Manuel López Sampalo
El misterio del fútbol
A nuestro equipo no se le puede someter a un proceso de racionalización
Todos pensamos que nuestro equipo es especial. Incluso que de todos los aficionados del club, nuestra historia es la más singular. ¿Quién no se ha creído aunque sea un par de segundos el elegido? Que sí, que tú también: ‘The Special One’.
Luego escuchas el ... relato de un hincha del Leganés, del Villareal o del Córdoba y entiendes que todas las historias de fútbol se parecen unas a otras: la herencia de unos colores, el amor a un escudo, las locuras siguiendo a los tuyos, la vida que se entreteje entre partido y partido, los días de gloria y los de llanto, las emociones hiperbólicas, los ídolos y los villanos, autobuses, bufandas, camisetas, himnos, borracheras, padres, hijos, novias, goles y, por supuesto, fueras de juego.
¿Acaso creen que yo devoro los relatos de otros aficionados porque me interesa la historia del Castellón, del Murcia o del Espanyol? Claro que no, me atraen los sentimientos universales que envuelven la pelotita, la identificación. Eso es, la identificación con las emociones del narrador. Y por supuesto, el arte de saber contar, de escribir bien.
Que sí, que mi abuelo Paco, que vivió 74 años no pudo ver jamás a su Xerez Deportivo del alma en primera: se murió tres años antes del ascenso. Y que yo, que pensé que correría su misma suerte, he visto a los míos en la élite con 19 y en unos cuartos de Europa League con 29. Entonces, alguien podría afirmar que la historia de xerecistas y granadinistas ‒o la de béticos y racinguistas‒ se parece lo que Webó a Catanha. Si se hace una narración objetiva, pues claro que no tienen nada que ver; pero si hablamos de sentimientos, son el mismo relato. Mi abuelo apagando el televisor cuando le llegaban al Xerez, yo mirando hacia el Mulhacén cuando Luis Suárez va a tirar un penal; mi abuelo bancando al Jerez Industrial cuando subió a segunda, yo jaleando al Granada 74 cuando compró una plaza en la división de plata. Los dos celebrando los goles contra el Cádiz.

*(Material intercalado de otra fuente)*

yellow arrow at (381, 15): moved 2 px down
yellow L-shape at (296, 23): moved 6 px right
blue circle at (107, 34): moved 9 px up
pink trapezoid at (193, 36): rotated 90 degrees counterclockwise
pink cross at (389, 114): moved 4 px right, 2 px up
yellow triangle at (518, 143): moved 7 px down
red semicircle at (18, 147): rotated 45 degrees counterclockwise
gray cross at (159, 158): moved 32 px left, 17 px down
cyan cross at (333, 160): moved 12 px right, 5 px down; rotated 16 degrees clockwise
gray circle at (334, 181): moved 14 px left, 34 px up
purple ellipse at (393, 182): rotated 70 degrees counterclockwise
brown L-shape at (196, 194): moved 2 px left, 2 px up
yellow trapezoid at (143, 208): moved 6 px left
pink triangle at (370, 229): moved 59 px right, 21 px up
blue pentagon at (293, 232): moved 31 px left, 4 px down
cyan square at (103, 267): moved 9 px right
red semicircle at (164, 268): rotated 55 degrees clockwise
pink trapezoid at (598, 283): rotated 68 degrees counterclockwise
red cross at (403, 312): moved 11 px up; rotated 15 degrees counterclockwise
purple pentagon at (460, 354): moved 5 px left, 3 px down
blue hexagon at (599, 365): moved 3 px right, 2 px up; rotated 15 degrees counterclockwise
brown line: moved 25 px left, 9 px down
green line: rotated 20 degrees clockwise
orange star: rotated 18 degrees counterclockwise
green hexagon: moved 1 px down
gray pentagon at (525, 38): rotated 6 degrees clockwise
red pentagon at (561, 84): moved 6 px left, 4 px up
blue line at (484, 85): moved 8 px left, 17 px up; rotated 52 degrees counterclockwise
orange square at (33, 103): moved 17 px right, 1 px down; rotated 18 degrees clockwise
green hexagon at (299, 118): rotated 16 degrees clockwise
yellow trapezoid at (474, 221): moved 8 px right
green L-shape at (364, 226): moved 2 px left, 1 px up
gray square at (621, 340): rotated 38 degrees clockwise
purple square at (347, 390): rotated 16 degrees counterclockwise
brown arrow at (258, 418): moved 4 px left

Saliendo de la ciudad, se pasa junto a un campo de fútbol sintético donde los gaditanos juegan sus pachangas. Una mañana de sábado, el autobús se quedó parado en el puente Carranza y me entretuve asomado al cristal siguiendo un partidillo entre veteranos. Yo iba para Granada a ver un encuentro de mi equipo. Me dio por pensar que igual que animaba ‒con emoción y sufrimiento‒ a once tíos millonarios que lucían la rojiblanca horizontal y que jugaban en un barrio, El Zaidín, el cual quedaba a 350 kilómetros de casa; ¿por qué no bancaba a esa alineación de gorditos, calvos y divorciados que vestían de Kipsta? ¿Acaso esa panda de paisanos ‘desgraciaítos’ ‒amorfos, torpes, tiesos y alegres‒ no me representaban mil veces más que Domingos Duarte, Gonalons, Luis Suárez y compañía?
Por supuesto que sí. No me podía identificar más con esos morcillones que seguro habían organizado la pachanga por un grupo de WhatsApp de cuyo nombre no quiero tener noticias ‒donde se intercambiarían ‘stickers’ de Franco y vídeos de Esther Expósito‒, y que más de uno esperaría al tercer tiempo para entrar de revulsivo.

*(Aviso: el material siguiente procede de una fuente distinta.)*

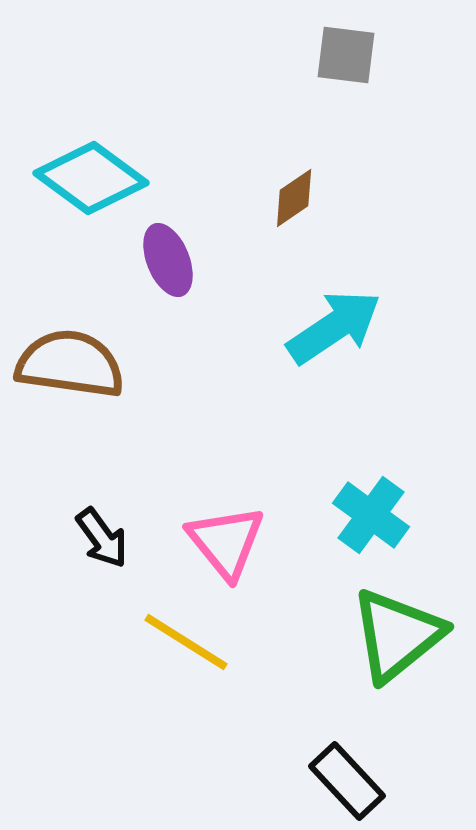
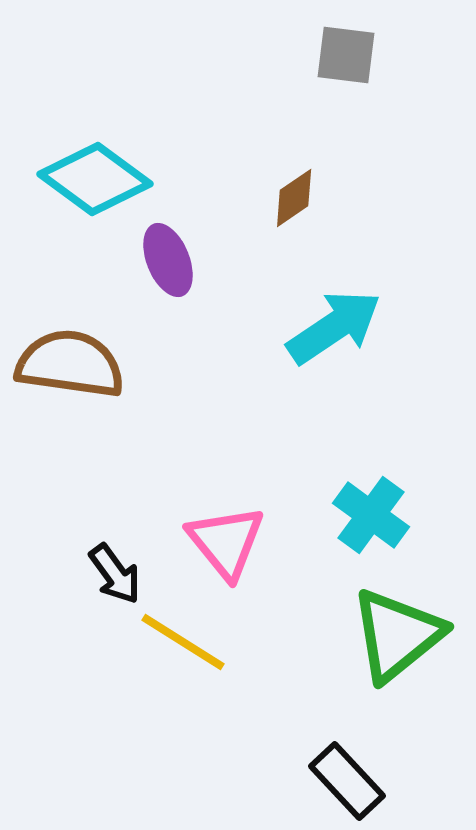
cyan diamond: moved 4 px right, 1 px down
black arrow: moved 13 px right, 36 px down
yellow line: moved 3 px left
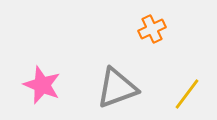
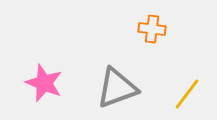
orange cross: rotated 32 degrees clockwise
pink star: moved 2 px right, 2 px up
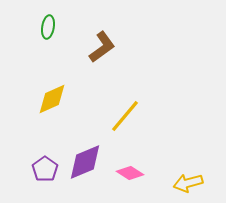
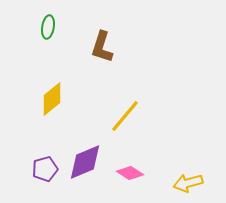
brown L-shape: rotated 144 degrees clockwise
yellow diamond: rotated 16 degrees counterclockwise
purple pentagon: rotated 20 degrees clockwise
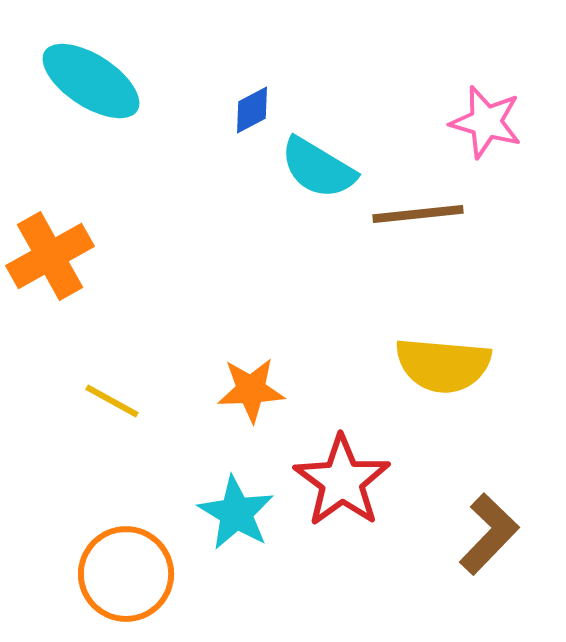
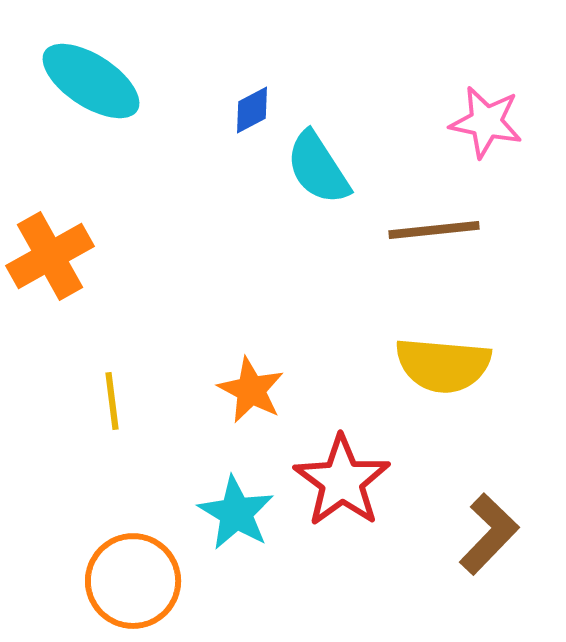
pink star: rotated 4 degrees counterclockwise
cyan semicircle: rotated 26 degrees clockwise
brown line: moved 16 px right, 16 px down
orange star: rotated 30 degrees clockwise
yellow line: rotated 54 degrees clockwise
orange circle: moved 7 px right, 7 px down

El puente levadizo seguía cortado al paso de un barco y, por tanto, el bus atascado. Yo mantenía la vista en el césped, y siguiendo la impericia de esos señores con la pelota, me preguntaba cómo se podían desarrollar tales sentimientos ante un juego tan absurdo. ¡Que me iba a chupar cinco horas de carretera, más la vuelta, para ver un Granada-Alavés! Mi mente llegó hasta el extrañamiento, como cuando repites mucho una palabra hasta que pierde el sentido, y empecé a no comprender el fútbol, a descomponerlo, a cuestionarlo, ¡a racionalizarlo!

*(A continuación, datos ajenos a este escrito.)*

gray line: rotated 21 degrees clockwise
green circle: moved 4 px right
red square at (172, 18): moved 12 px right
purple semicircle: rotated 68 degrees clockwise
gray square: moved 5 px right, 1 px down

Porque esa es la clave: al fútbol, a nuestro equipo, no se le puede someter a un proceso de racionalización. Nada de lo que nos ocurre cuando cantamos nuestro himno en nuestro estadio, cuando celebramos un gol en el 92, cuando lloramos por no pasar a la final de Copa, etcétera; nada de eso se puede explicar desde la cabeza. Esto, nuestra historia como hooligans, la escribimos con la tinta que mana directamente de nuestras arterias. Explíquenme Dios. Explíquenme Maradona. Explíquenme Ighalo. Explíquenme Diego Martínez.